Dinner, occasionally, was a child’s worst nightmare. While our friends were eating Kraft Macaroni and Cheese with Ball Park Franks, we were having Beef and Kidney Stew, long cooked with potatoes. Or we would watch our dad crack open a lamb shank that my mother had braised for hours and drink out the marrow with a satisfied slurp.  Snails crossed our plates, tripe, the crackling off a fresh leg of pork, eggs and bacon with bread fried in the grease, Brussels sprouts, turnips, rutabagas…all made an appearance, and while we ate them, simply cooked in my mother’s kitchen, with my granny sitting by her side preparing the veggies, we longed for the dinners our friends were eating.

We did this because we thought it would be better to fit in…to assimilate…to eat what they were eating meant we were one of them.  I remember sitting in terror and dread the first time my mom let me have a birthday sleep over and she served spaghetti and meat sauce…everyone loved it! I was so concerned because it wasn’t Ragu!!!
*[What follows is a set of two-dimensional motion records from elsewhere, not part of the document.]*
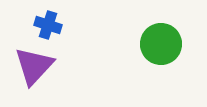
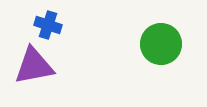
purple triangle: rotated 36 degrees clockwise
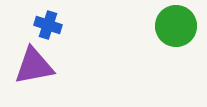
green circle: moved 15 px right, 18 px up
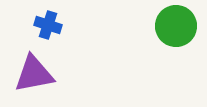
purple triangle: moved 8 px down
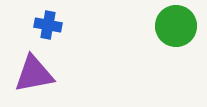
blue cross: rotated 8 degrees counterclockwise
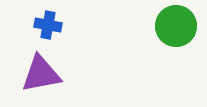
purple triangle: moved 7 px right
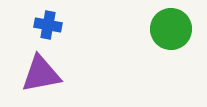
green circle: moved 5 px left, 3 px down
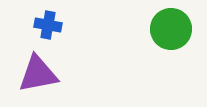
purple triangle: moved 3 px left
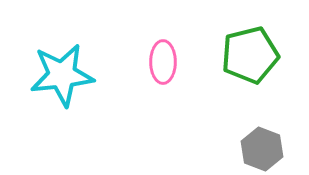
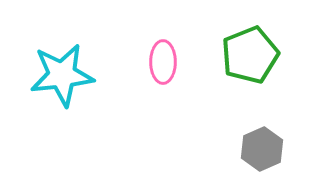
green pentagon: rotated 8 degrees counterclockwise
gray hexagon: rotated 15 degrees clockwise
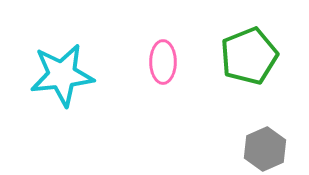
green pentagon: moved 1 px left, 1 px down
gray hexagon: moved 3 px right
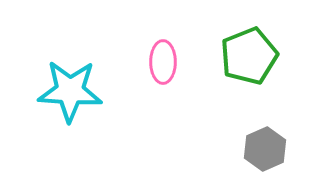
cyan star: moved 8 px right, 16 px down; rotated 10 degrees clockwise
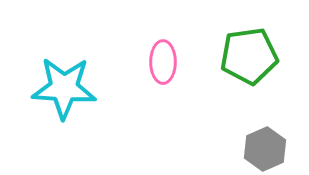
green pentagon: rotated 14 degrees clockwise
cyan star: moved 6 px left, 3 px up
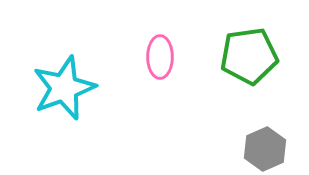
pink ellipse: moved 3 px left, 5 px up
cyan star: rotated 24 degrees counterclockwise
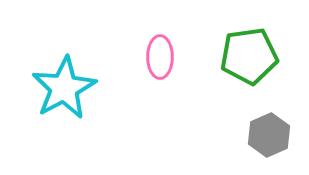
cyan star: rotated 8 degrees counterclockwise
gray hexagon: moved 4 px right, 14 px up
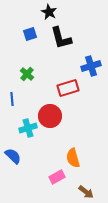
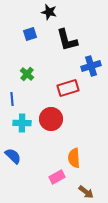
black star: rotated 14 degrees counterclockwise
black L-shape: moved 6 px right, 2 px down
red circle: moved 1 px right, 3 px down
cyan cross: moved 6 px left, 5 px up; rotated 18 degrees clockwise
orange semicircle: moved 1 px right; rotated 12 degrees clockwise
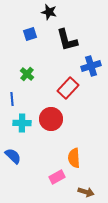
red rectangle: rotated 30 degrees counterclockwise
brown arrow: rotated 21 degrees counterclockwise
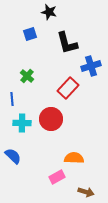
black L-shape: moved 3 px down
green cross: moved 2 px down
orange semicircle: rotated 96 degrees clockwise
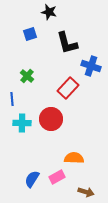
blue cross: rotated 36 degrees clockwise
blue semicircle: moved 19 px right, 23 px down; rotated 102 degrees counterclockwise
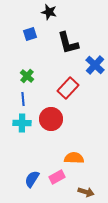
black L-shape: moved 1 px right
blue cross: moved 4 px right, 1 px up; rotated 24 degrees clockwise
blue line: moved 11 px right
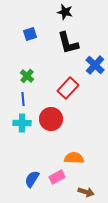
black star: moved 16 px right
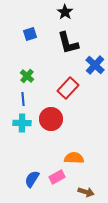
black star: rotated 21 degrees clockwise
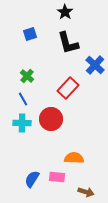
blue line: rotated 24 degrees counterclockwise
pink rectangle: rotated 35 degrees clockwise
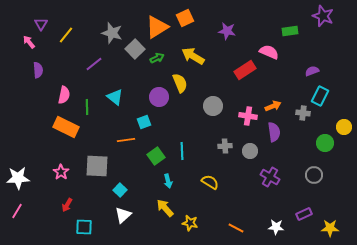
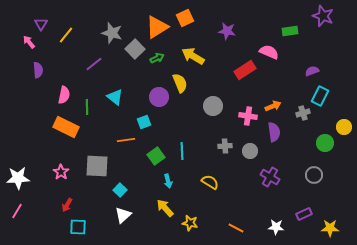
gray cross at (303, 113): rotated 24 degrees counterclockwise
cyan square at (84, 227): moved 6 px left
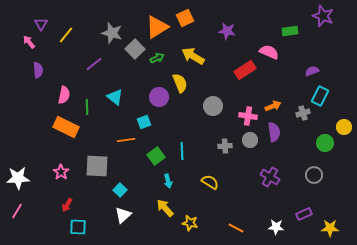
gray circle at (250, 151): moved 11 px up
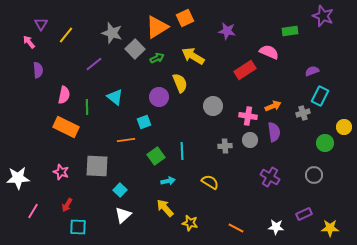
pink star at (61, 172): rotated 14 degrees counterclockwise
cyan arrow at (168, 181): rotated 88 degrees counterclockwise
pink line at (17, 211): moved 16 px right
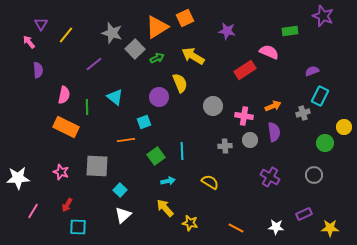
pink cross at (248, 116): moved 4 px left
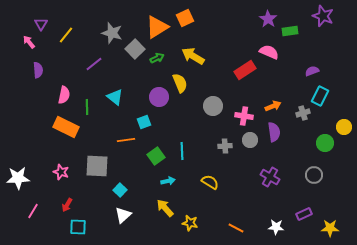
purple star at (227, 31): moved 41 px right, 12 px up; rotated 24 degrees clockwise
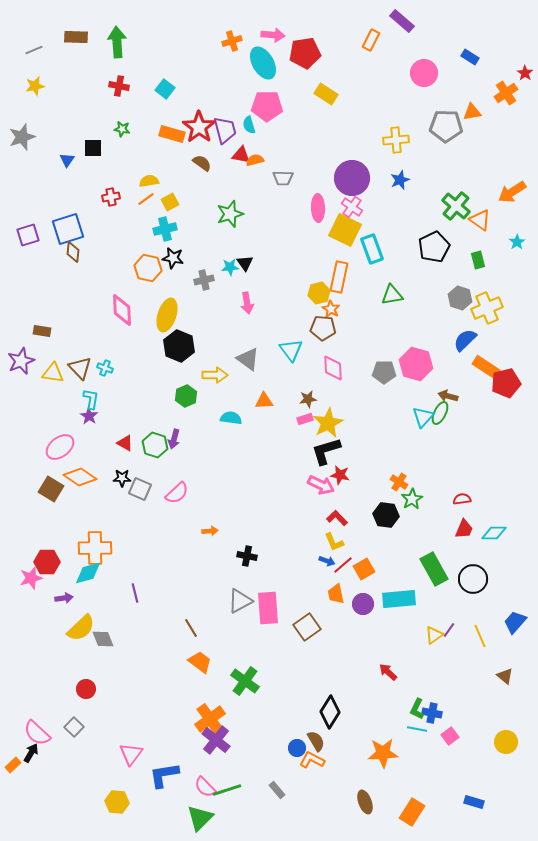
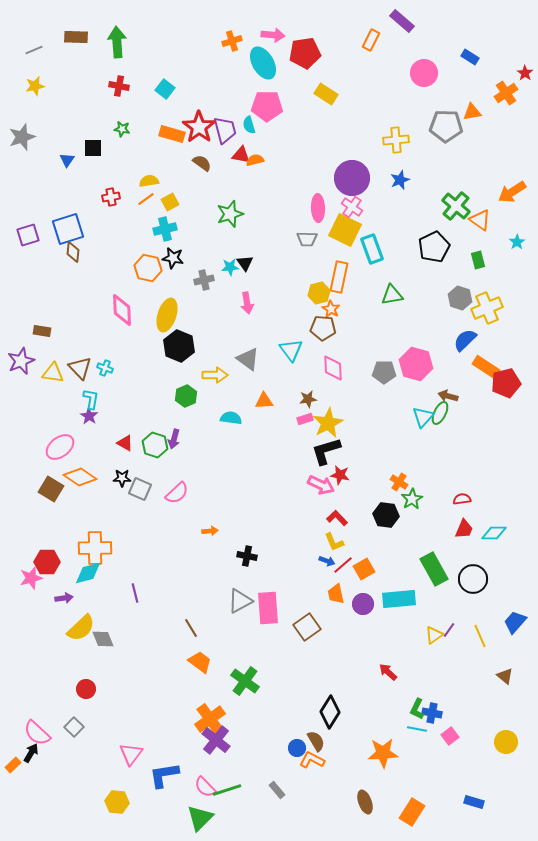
gray trapezoid at (283, 178): moved 24 px right, 61 px down
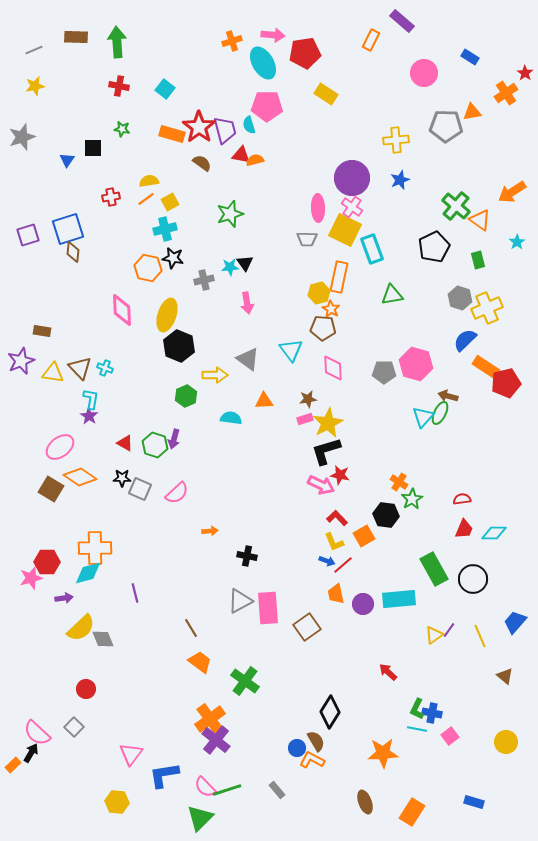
orange square at (364, 569): moved 33 px up
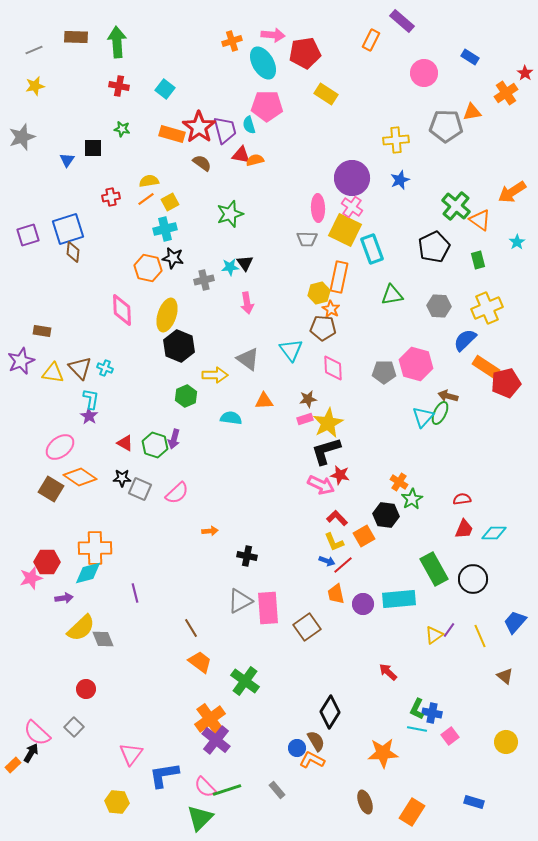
gray hexagon at (460, 298): moved 21 px left, 8 px down; rotated 15 degrees counterclockwise
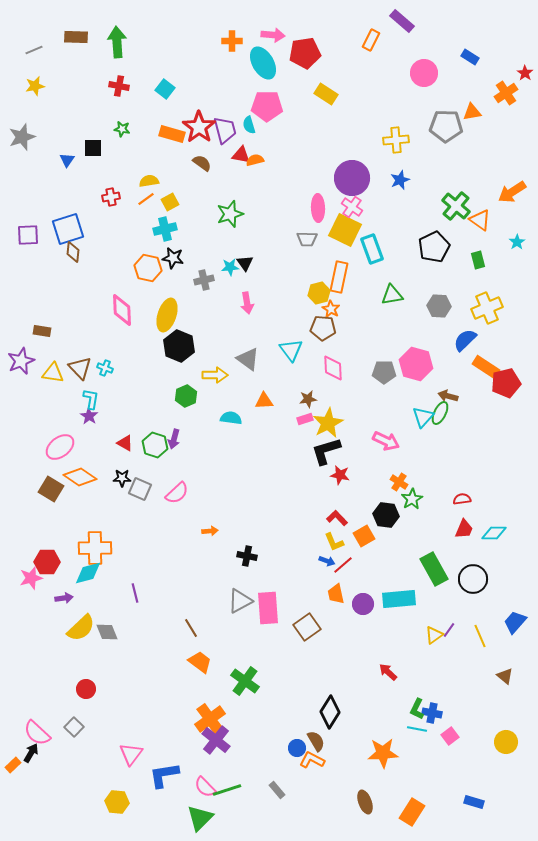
orange cross at (232, 41): rotated 18 degrees clockwise
purple square at (28, 235): rotated 15 degrees clockwise
pink arrow at (321, 485): moved 65 px right, 44 px up
gray diamond at (103, 639): moved 4 px right, 7 px up
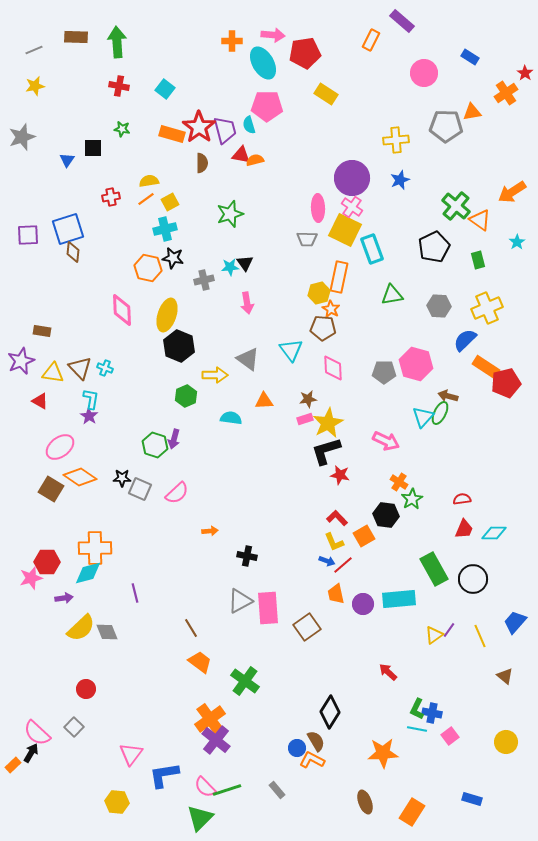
brown semicircle at (202, 163): rotated 54 degrees clockwise
red triangle at (125, 443): moved 85 px left, 42 px up
blue rectangle at (474, 802): moved 2 px left, 3 px up
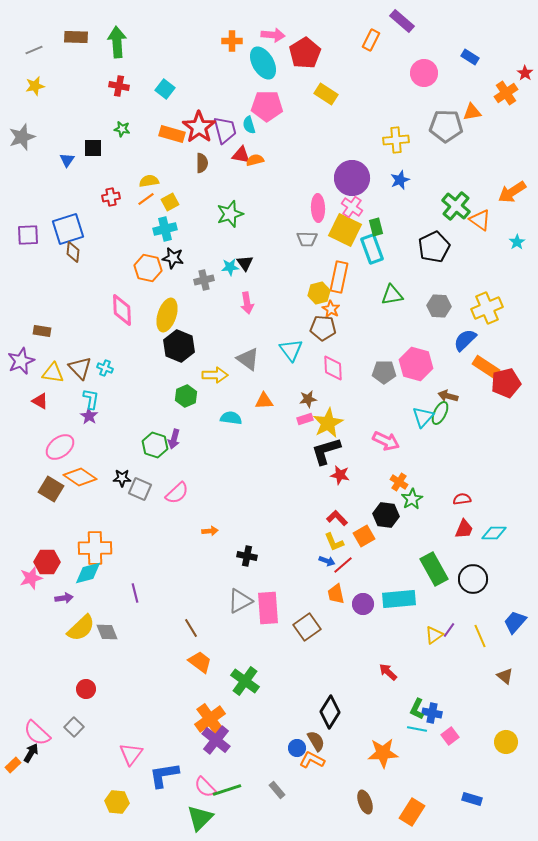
red pentagon at (305, 53): rotated 24 degrees counterclockwise
green rectangle at (478, 260): moved 102 px left, 33 px up
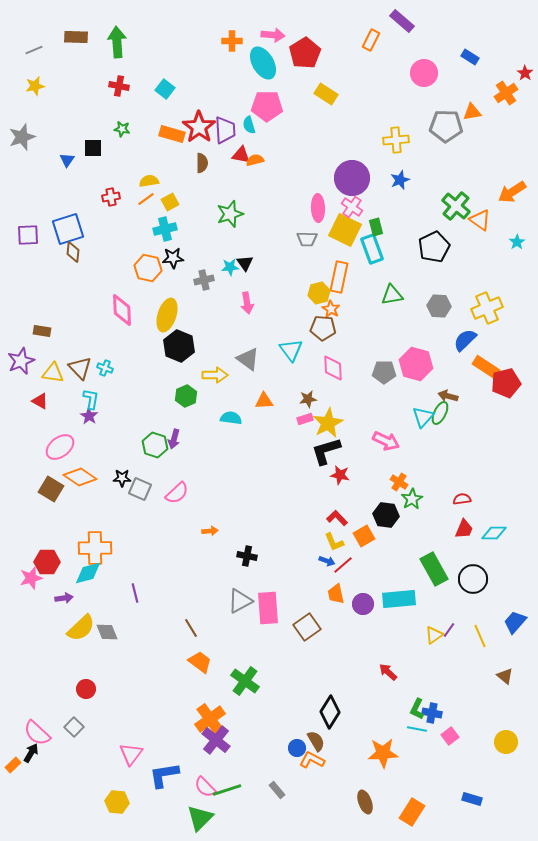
purple trapezoid at (225, 130): rotated 12 degrees clockwise
black star at (173, 258): rotated 15 degrees counterclockwise
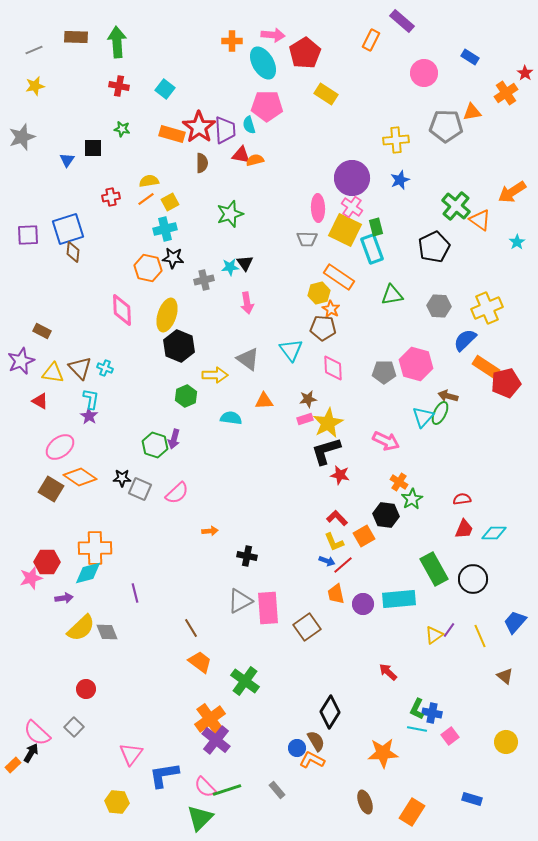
black star at (173, 258): rotated 10 degrees clockwise
orange rectangle at (339, 277): rotated 68 degrees counterclockwise
brown rectangle at (42, 331): rotated 18 degrees clockwise
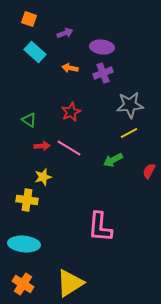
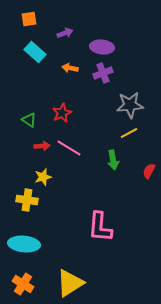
orange square: rotated 28 degrees counterclockwise
red star: moved 9 px left, 1 px down
green arrow: rotated 72 degrees counterclockwise
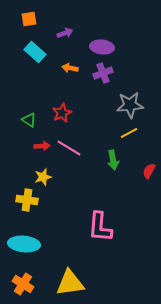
yellow triangle: rotated 24 degrees clockwise
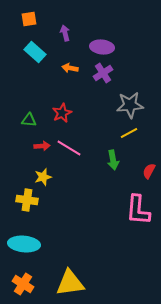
purple arrow: rotated 84 degrees counterclockwise
purple cross: rotated 12 degrees counterclockwise
green triangle: rotated 28 degrees counterclockwise
pink L-shape: moved 38 px right, 17 px up
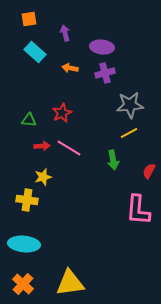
purple cross: moved 2 px right; rotated 18 degrees clockwise
orange cross: rotated 10 degrees clockwise
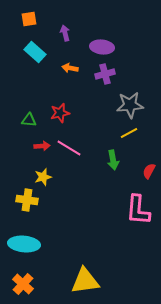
purple cross: moved 1 px down
red star: moved 2 px left; rotated 12 degrees clockwise
yellow triangle: moved 15 px right, 2 px up
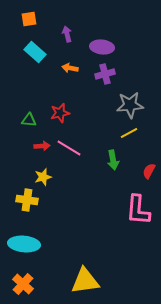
purple arrow: moved 2 px right, 1 px down
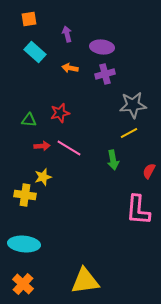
gray star: moved 3 px right
yellow cross: moved 2 px left, 5 px up
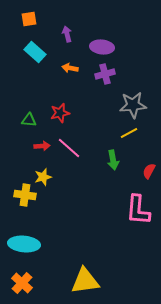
pink line: rotated 10 degrees clockwise
orange cross: moved 1 px left, 1 px up
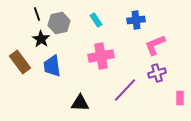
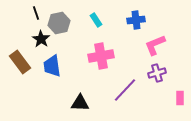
black line: moved 1 px left, 1 px up
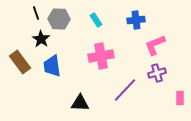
gray hexagon: moved 4 px up; rotated 15 degrees clockwise
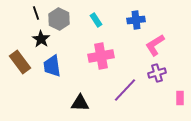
gray hexagon: rotated 25 degrees clockwise
pink L-shape: rotated 10 degrees counterclockwise
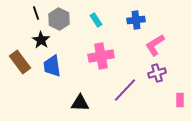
black star: moved 1 px down
pink rectangle: moved 2 px down
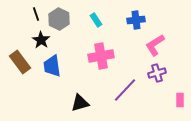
black line: moved 1 px down
black triangle: rotated 18 degrees counterclockwise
As the years have gone by, and I have explored many eating traditions and nutritional directives, I sometimes used my mother’s cooking as a “poor me” to fit in and explain myself better and why I was still searching.  People gasped at my stories of my mother buying beef hearts and having them ground by the local butcher or my grandmother buying cows gristles and ligaments and slow cooking them to release all the gelatin and collagen.  It was unheard of, it was unknown and it was unwanted. Surely McDonald’s was better.

Now, sitting in my kitchen, with a pantry stocked full of home made, organic foods based almost entirely on Real Whole Foods recommended by Sally Fallon and the Weston A. Price Foundation, I realize that my mother was RIGHT–she fed us good, wholesome, nourishing, frugal, building, traditional foods! She set the building blocks for future health in every bite of liver and every piece of rye bread we ate!

I am lucky because my kids already know that what my friends grew up on is not good for them, and they love to eat the way we eat (though, they have yet to have a piece of tripe or a lamb shank!). Over the years, my mother stopped cooking traditional foods and became an excellent cook with a European flair.  She and my dad are in their golden years and are healthy and happy and travel extensively. They are concerned with health and wellbeing, but I do think I need to sit down with them and explain why kidneys need to be back on the menu!